Hello, I’m new to OpenMC, and I’ve got code running. I found this example of a He3 detector. I would like to compare this to experimental results from a neutron point source.
While the total neutron flux is important, the detector has some efficiency which may be unknown. My question is whether it’s possible to use openmc to compare directly to the experimental results? Perhaps with getting the reaction rate with He3 instead of just the neutron flux? Thank you!

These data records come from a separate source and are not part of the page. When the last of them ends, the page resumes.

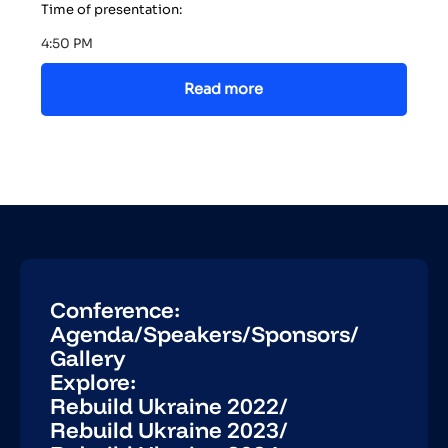
Time of presentation:
4:50 PM
Read more
Conference:
Agenda
/
Speakers
/
Sponsors
/
Gallery
Explore:
Rebuild Ukraine 2022
/
Rebuild Ukraine 2023
/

Wow I’m getting help straight from the source! I’ve read through the PR, and I see the brief discussion on applying the pulse height tally to neutrons. They mention that ‘absorption’ tally should be sufficient for neutron detectors.
I do agree that pulse height would be very interesting, but since He3 detectors simply provide count and don’t give spectroscopic data, the absorption rate would give the same results as an experiment. Am I thinking about that the right way?
If I have understood correctly then I think a tally with an EnergyFilter would be the closest thing I know of in the code. I would still recommend that PR with pulse height tally but perhaps an EnergyFilter is part of the way there
Scripts 2, 3 and 4 show use of such a filter to get a spectrum.
And I want to use two sources in my simulation. I tried to add the 2nd source in this way, but it didn’t work. How can I add the 2nd source? multiplesource.py (791 Bytes)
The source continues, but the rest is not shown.